(Extracted page text data)
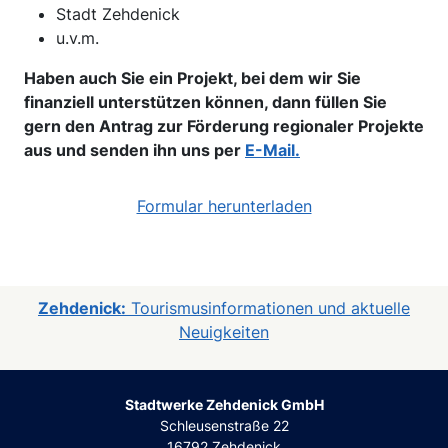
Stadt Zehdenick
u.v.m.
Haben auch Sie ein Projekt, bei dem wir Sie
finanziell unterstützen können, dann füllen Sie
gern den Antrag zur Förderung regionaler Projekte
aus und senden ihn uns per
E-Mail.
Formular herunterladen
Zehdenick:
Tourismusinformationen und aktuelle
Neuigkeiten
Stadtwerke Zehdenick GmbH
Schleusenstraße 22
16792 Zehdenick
--
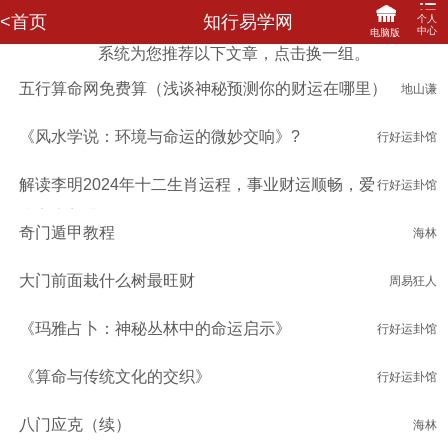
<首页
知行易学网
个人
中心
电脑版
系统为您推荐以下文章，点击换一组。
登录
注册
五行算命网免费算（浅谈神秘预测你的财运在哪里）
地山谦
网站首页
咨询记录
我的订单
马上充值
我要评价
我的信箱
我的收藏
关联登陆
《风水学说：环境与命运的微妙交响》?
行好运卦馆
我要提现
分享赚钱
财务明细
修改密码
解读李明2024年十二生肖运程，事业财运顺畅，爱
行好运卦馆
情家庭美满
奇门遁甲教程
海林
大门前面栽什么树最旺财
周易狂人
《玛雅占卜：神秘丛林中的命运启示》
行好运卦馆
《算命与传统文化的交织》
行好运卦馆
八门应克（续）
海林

* **YOUR TASK**: Your reply should be only the count of lines in the entries above that contain the word "Zehdenick".

* **ANSWER TO THIS TASK**: 4